◆ Task details ◆
Every line from the one holding "This screenshot has height=2576, width=1167." to the end of the entries should be repeated exactly, with the pictures left out.

== Segment start ==

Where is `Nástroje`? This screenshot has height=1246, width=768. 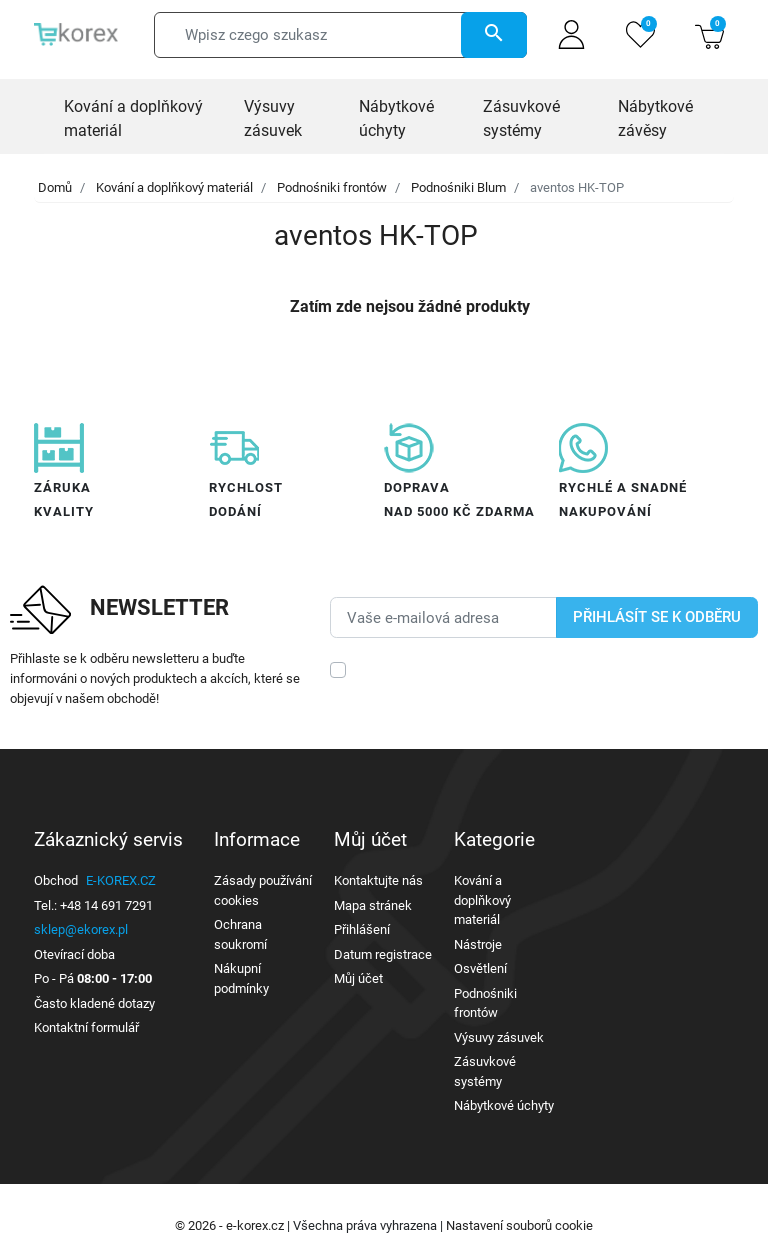
Nástroje is located at coordinates (478, 944).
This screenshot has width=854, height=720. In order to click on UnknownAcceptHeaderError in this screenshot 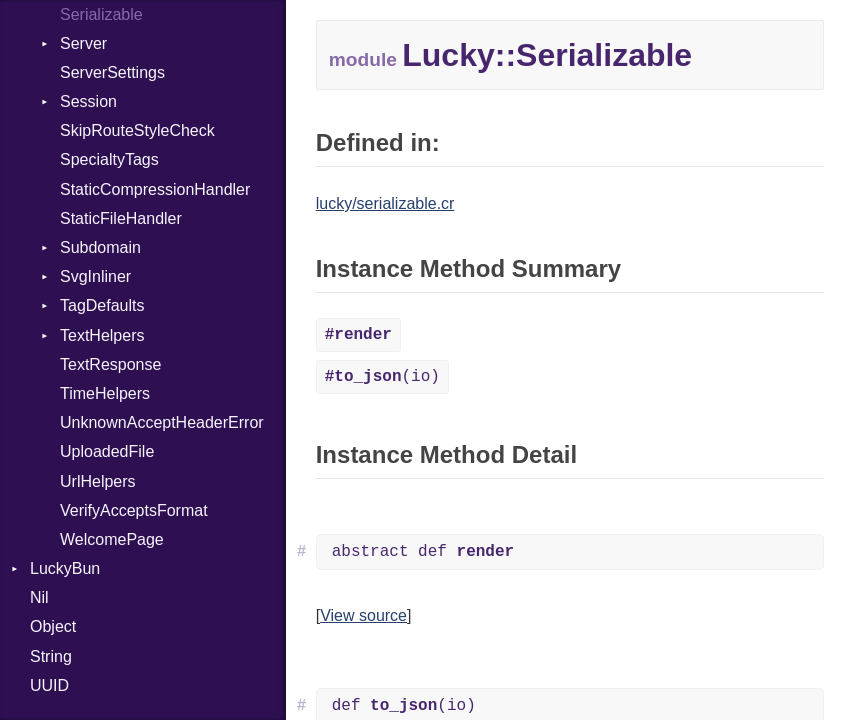, I will do `click(162, 422)`.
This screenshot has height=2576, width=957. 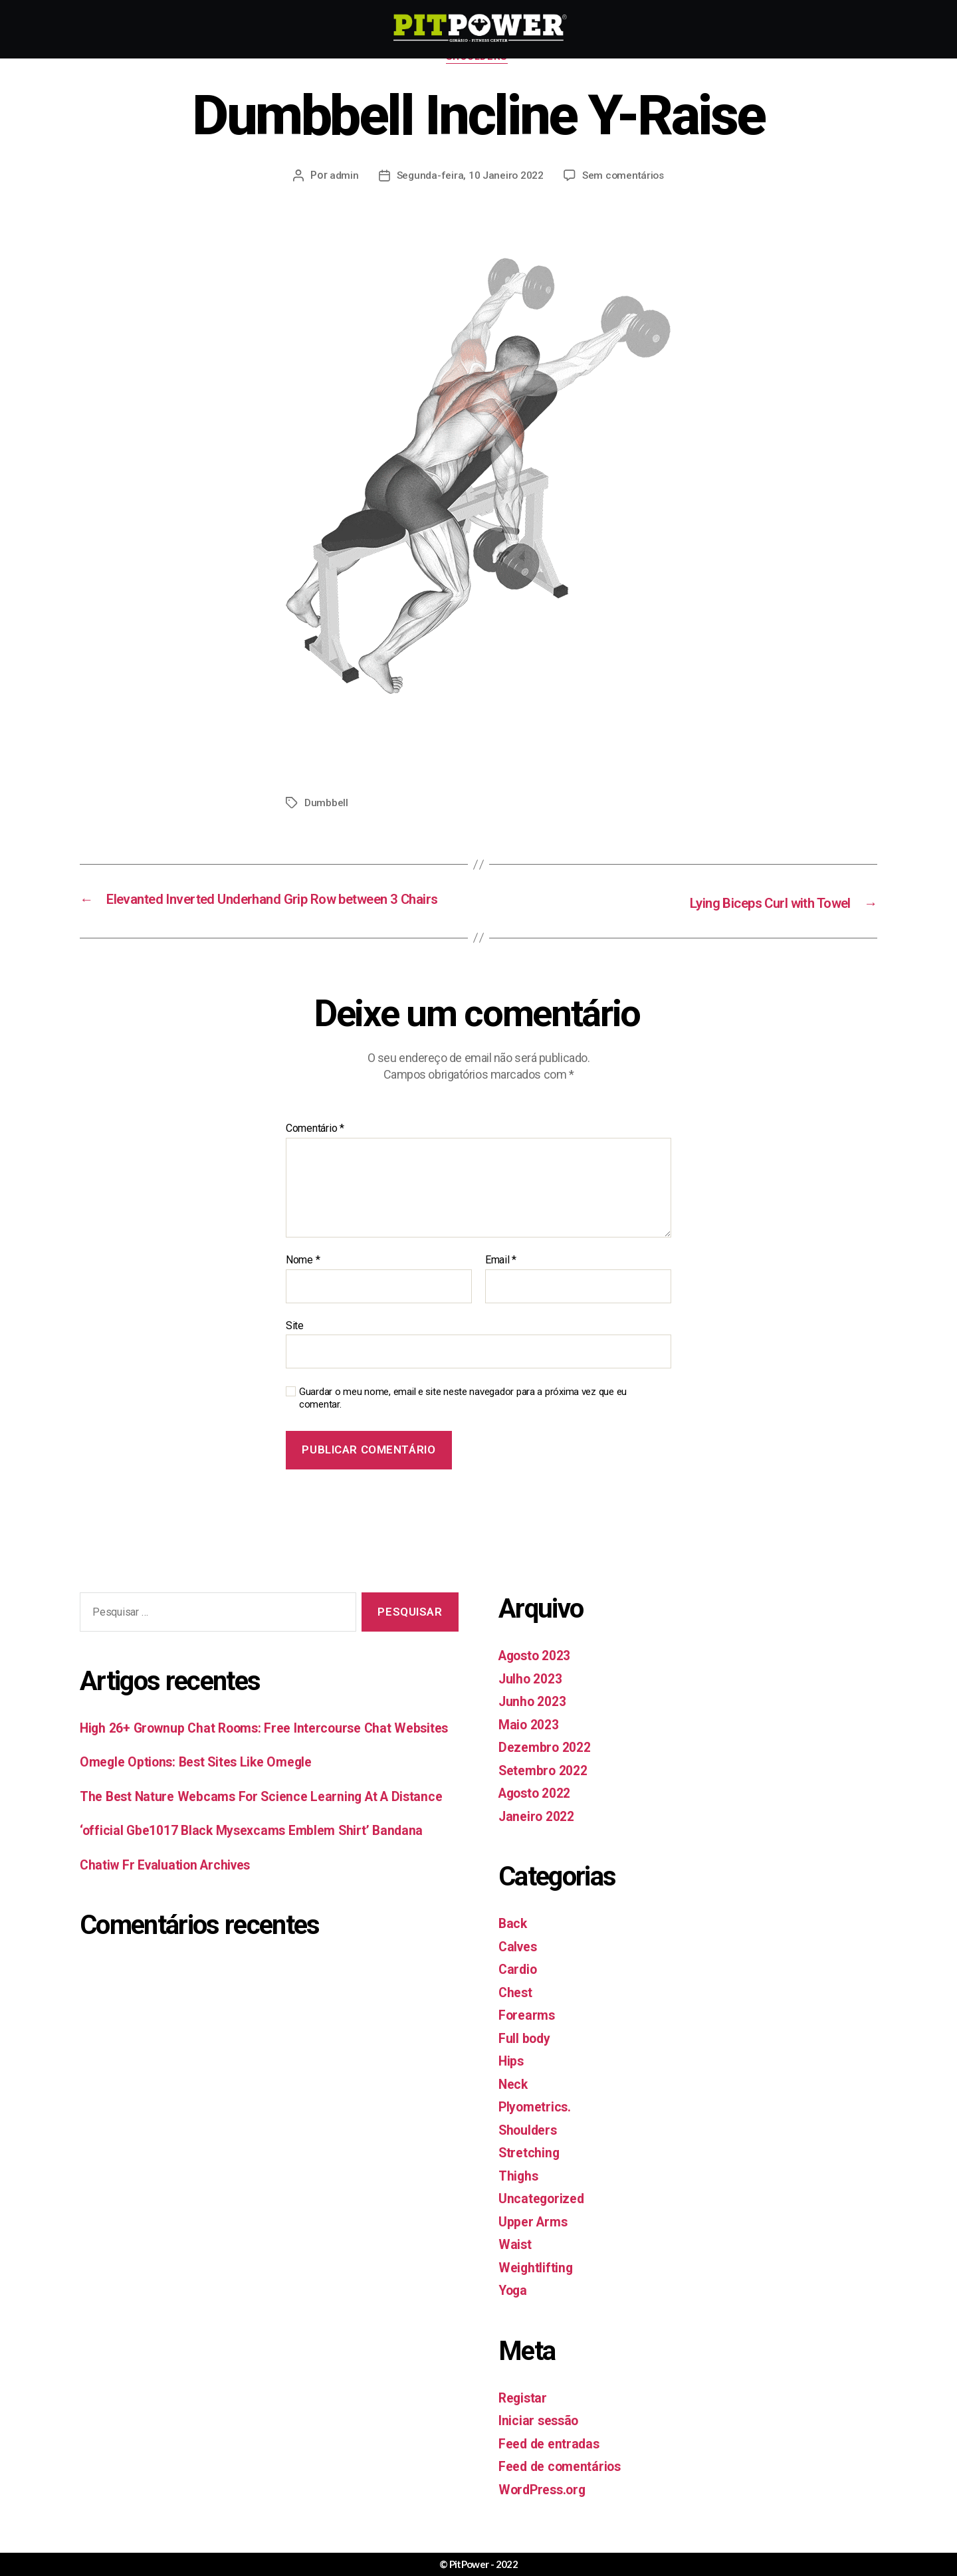 I want to click on Chest, so click(x=517, y=2012).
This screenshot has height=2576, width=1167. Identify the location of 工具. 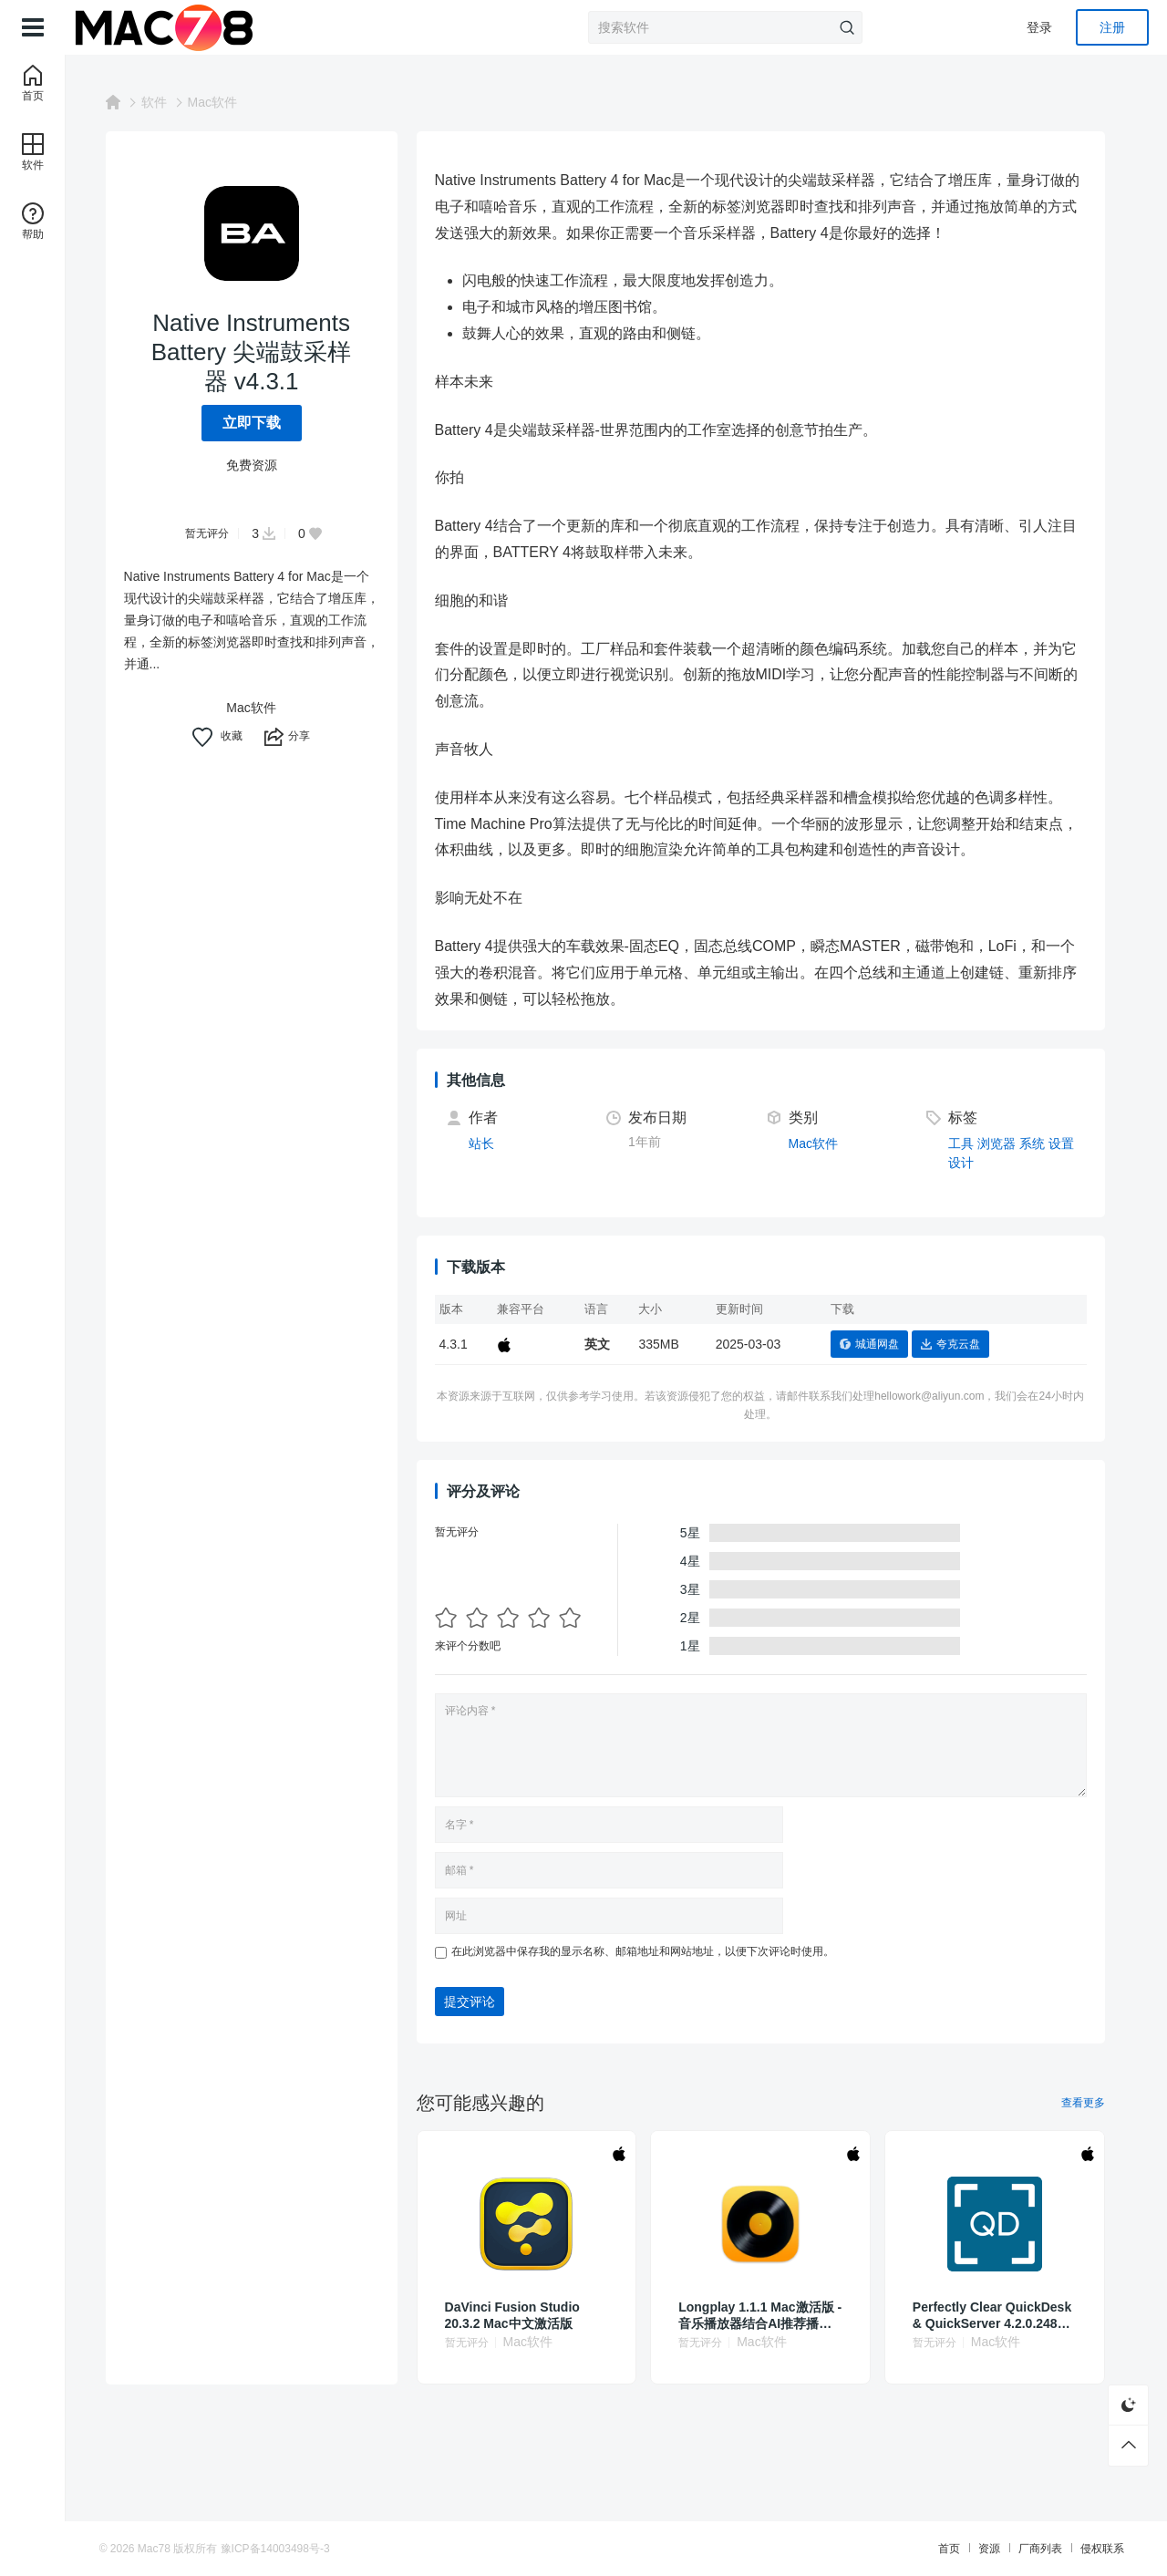
(973, 1143).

== Segment end ==

◆ Written response ◆
This screenshot has height=2576, width=1167. Identify the location of 工具. 
(973, 1143).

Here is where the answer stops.